Listed entries:
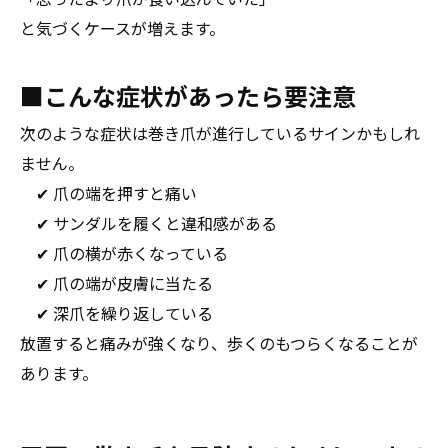
と気づくケースが増えます。
■こんな症状があったら要注意
次のような症状は巻き爪が進行しているサインかもしれ
ません。
✔ 爪の端を押すと痛い
✔ サンダルを履くと違和感がある
✔ 爪の横が赤くなっている
✔ 爪の端が皮膚に当たる
✔ 深爪を繰り返している
放置すると痛みが強くなり、歩くのもつらくなることが
あります。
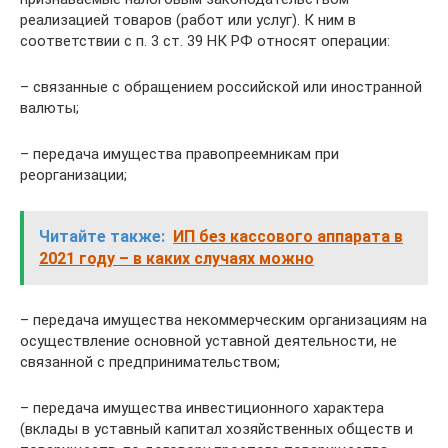
реализацией товаров (работ или услуг). К ним в
соответствии с п. 3 ст. 39 НК РФ относят операции:
– связанные с обращением российской или иностранной
валюты;
– передача имущества правопреемникам при
реорганизации;
Читайте также:
ИП без кассового аппарата в
2021 году – в каких случаях можно
– передача имущества некоммерческим организациям на
осуществление основной уставной деятельности, не
связанной с предпринимательством;
– передача имущества инвестиционного характера
(вклады в уставный капитал хозяйственных обществ и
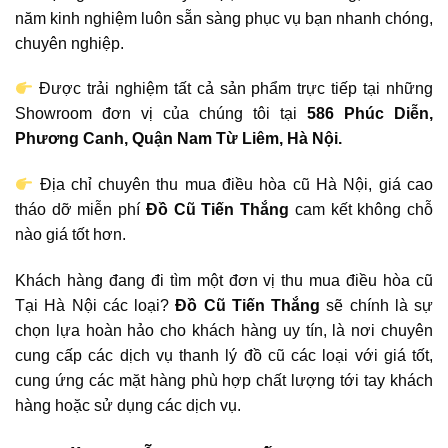
năm kinh nghiệm luôn sẵn sàng phục vụ bạn nhanh chóng,
chuyên nghiệp.
Được trải nghiệm tất cả sản phẩm trực tiếp tại những
Showroom đơn vị của chúng tôi tại
586 Phúc Diễn,
Phương Canh, Quận Nam Từ Liêm, Hà Nội.
Địa chỉ chuyên thu mua điều hòa cũ Hà Nội, giá cao
tháo dỡ miễn phí
Đồ Cũ Tiến Thắng
cam kết không chỗ
nào giá tốt hơn.
Khách hàng đang đi tìm một đơn vị thu mua điều hòa cũ
Tại Hà Nội các loại?
Đồ Cũ
Tiến Thắng
sẽ chính là sự
chọn lựa hoàn hảo cho khách hàng uy tín, là nơi chuyên
cung cấp các dịch vụ thanh lý đồ cũ các loại với giá tốt,
cung ứng các mặt hàng phù hợp chất lượng tới tay khách
hàng hoặc sử dụng các dịch vụ.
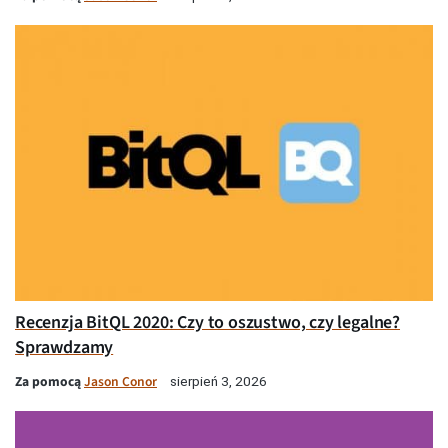
Recenzja BitQL 2020: Czy to oszustwo, czy legalne?
Sprawdzamy
Za pomocą
Jason Conor
sierpień 3, 2026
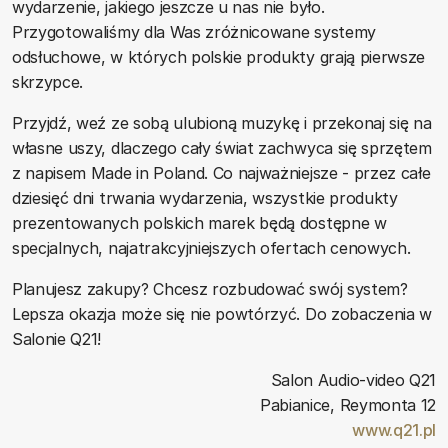
wydarzenie, jakiego jeszcze u nas nie było.
Przygotowaliśmy dla Was zróżnicowane systemy
odsłuchowe, w których polskie produkty grają pierwsze
skrzypce.
Przyjdź, weź ze sobą ulubioną muzykę i przekonaj się na
własne uszy, dlaczego cały świat zachwyca się sprzętem
z napisem Made in Poland. Co najważniejsze - przez całe
dziesięć dni trwania wydarzenia, wszystkie produkty
prezentowanych polskich marek będą dostępne w
specjalnych, najatrakcyjniejszych ofertach cenowych.
Planujesz zakupy? Chcesz rozbudować swój system?
Lepsza okazja może się nie powtórzyć. Do zobaczenia w
Salonie Q21!
Salon Audio-video Q21
Pabianice, Reymonta 12
www.q21.pl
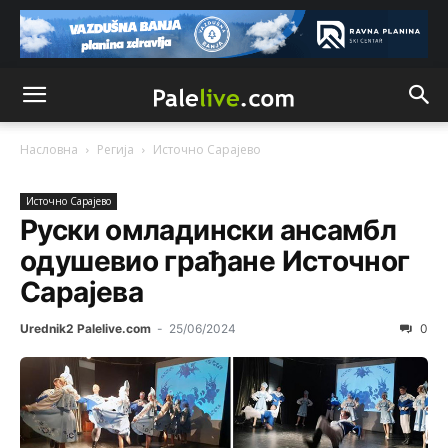
Насловна
Регија
Источно Сарајево
Источно Сарајево
Руски омладински ансамбл
одушевио грађане Источног
Сарајева
Urednik2 Palelive.com
-
25/06/2024
0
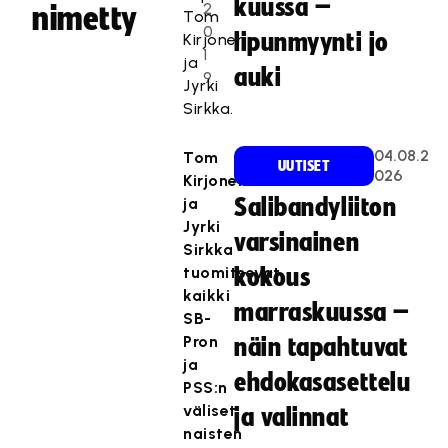
kuussa –
2
nimetty
Tom
0
lipunmyynti jo
Kirjonen
1
ja
auki
9
Jyrki
Sirkka.
04.08.2
Tom
UUTISET
026
Kirjonen
ja
Salibandyliiton
Jyrki
varsinainen
Sirkka
tuomitsevat
kokous
kaikki
marraskuussa –
SB-
Pron
näin tapahtuvat
ja
ehdokasasettelu
PSS:n
väliset
ja valinnat
naisten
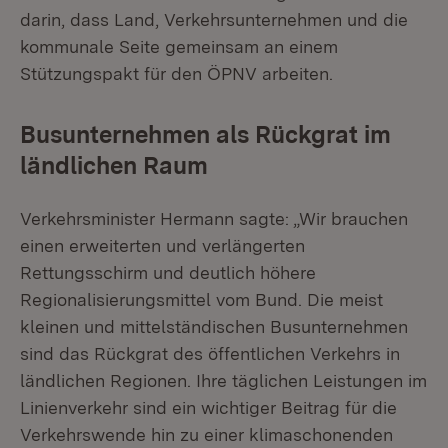
darin, dass Land, Verkehrsunternehmen und die
kommunale Seite gemeinsam an einem
Stützungspakt für den ÖPNV arbeiten.
Busunternehmen als Rückgrat im
ländlichen Raum
Verkehrsminister Hermann sagte: „Wir brauchen
einen erweiterten und verlängerten
Rettungsschirm und deutlich höhere
Regionalisierungsmittel vom Bund. Die meist
kleinen und mittelständischen Busunternehmen
sind das Rückgrat des öffentlichen Verkehrs in
ländlichen Regionen. Ihre täglichen Leistungen im
Linienverkehr sind ein wichtiger Beitrag für die
Verkehrswende hin zu einer klimaschonenden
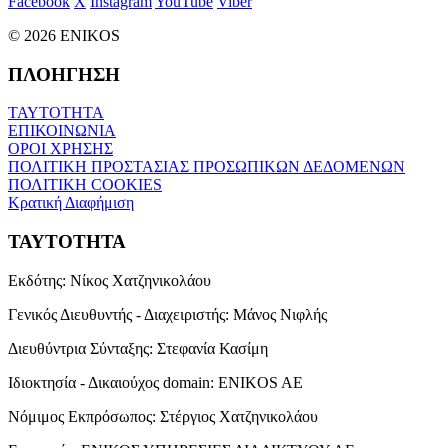
Facebook
X
Instagram
YouTube
Viber
© 2026 ENIKOS
ΠΛΟΗΓΗΣΗ
ΤΑΥΤΟΤΗΤΑ
ΕΠΙΚΟΙΝΩΝΙΑ
ΟΡΟΙ ΧΡΗΣΗΣ
ΠΟΛΙΤΙΚΗ ΠΡΟΣΤΑΣΙΑΣ ΠΡΟΣΩΠΙΚΩΝ ΔΕΔΟΜΕΝΩΝ
ΠΟΛΙΤΙΚΗ COOKIES
Κρατική Διαφήμιση
ΤΑΥΤΟΤΗΤΑ
Εκδότης:
Νίκος Χατζηνικολάου
Γενικός Διευθυντής - Διαχειριστής:
Μάνος Νιφλής
Διευθύντρια Σύνταξης:
Στεφανία Κασίμη
Ιδιοκτησία - Δικαιούχος domain:
ENIKOS AE
Νόμιμος Εκπρόσωπος:
Στέργιος Χατζηνικολάου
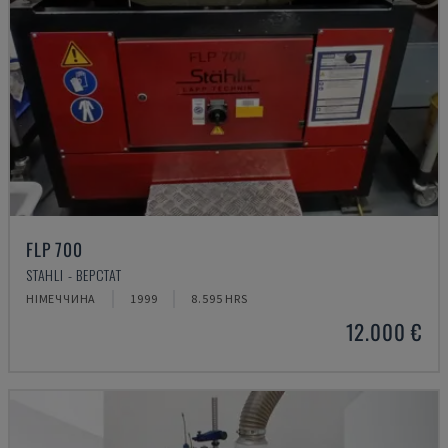
FLP 700
STAHLI - ВЕРСТАТ
НІМЕЧЧИНА
1999
8.595 HRS
12.000 €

Task directions:
Only the lines containing "produkty" are needed; copy each of them from the data.

Exercise result:
odsłuchowe, w których polskie produkty grają pierwsze
dziesięć dni trwania wydarzenia, wszystkie produkty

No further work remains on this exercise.